Skalunda Barrow was probably once the largest burial mound in Sweden, but its profile has been severely distorted by attempted excavations and a local farmer's need of a root cellar.
According to local legend, the mound and its environs is haunted by the spectre of a certain king Racke - a Viking Age chieftain who amassed considerable wealth in Viking in eastern lands. Even in death he is jealously guarding the hoard of treasure buried in his mound from any intruder ... but once, at midnight every hundredth Maundy Thursday (skärtorsdag) the grave opens up, revealing the treasure within.

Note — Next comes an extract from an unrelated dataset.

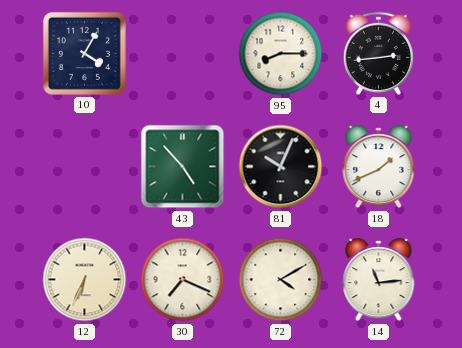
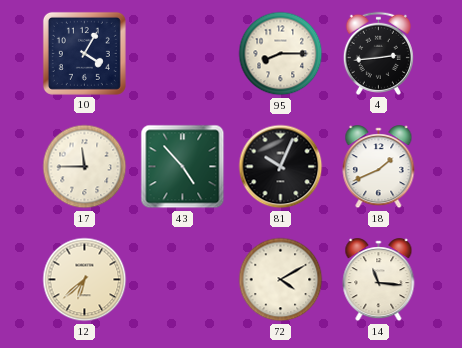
17: none -> 11:45
12: 6:34 -> 6:38
30: 7:19 -> none
14: 11:14 -> 11:16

We do not know if it really is the petty king Racke who is buried in the great barrow, but much points to the buried person or persons having been important in Geatish lands. As a common interpretation of Beowulf's origin is that he was from Västergötland (him being thane among the Geatas and all that), some have even speculated that this could be the last resting place for one of the greatest heroes of Anglosaxon literature (which should, of course, be taken with a humongous grain of salt) .

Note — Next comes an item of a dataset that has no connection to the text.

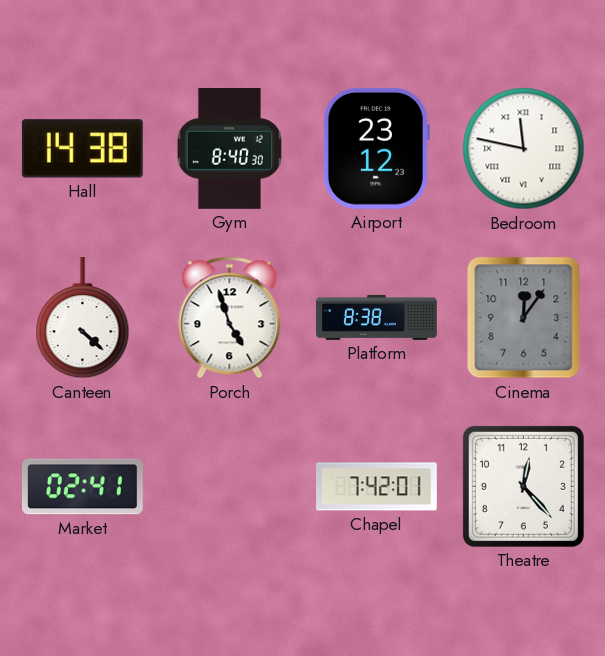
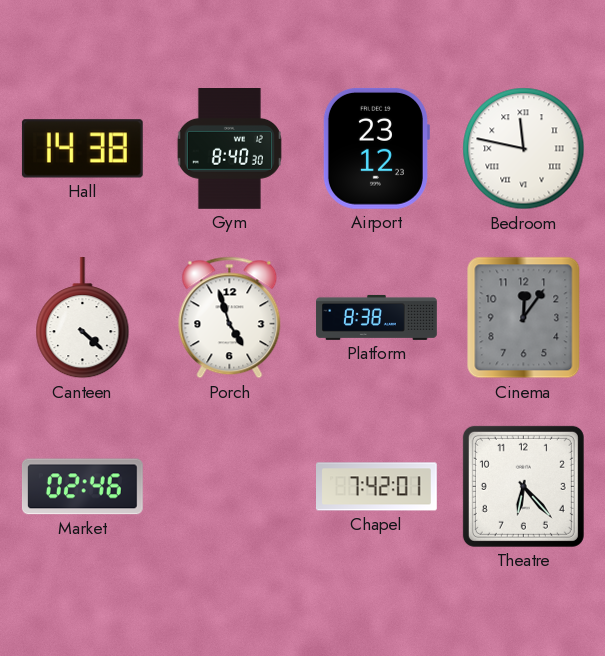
Market: 02:41 -> 02:46
Theatre: 12:23 -> 6:23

But why should it even be an important man (or woman) who is buried here? Well, old sources proclaim that the lowborn but honourable should be buried under raised stones, while the noble people, the chieftains and kings with divine heritage, are to be buried under great mounds. Such a source is Snorri Sturlason's Heimskringla from the 13th century - the chronicle of ancient Nordic kings. It mentions the aforementioned burial customs and adds that the dead were burned before burial during olden days, and the higher the smoke travelled, the higher the gods' regard of the deceased. Snorri was first and foremost a storyteller and not a scientist, but his Edda and Heimskringla are among the most frequently cited sources of knowledge about ancient Norse culture.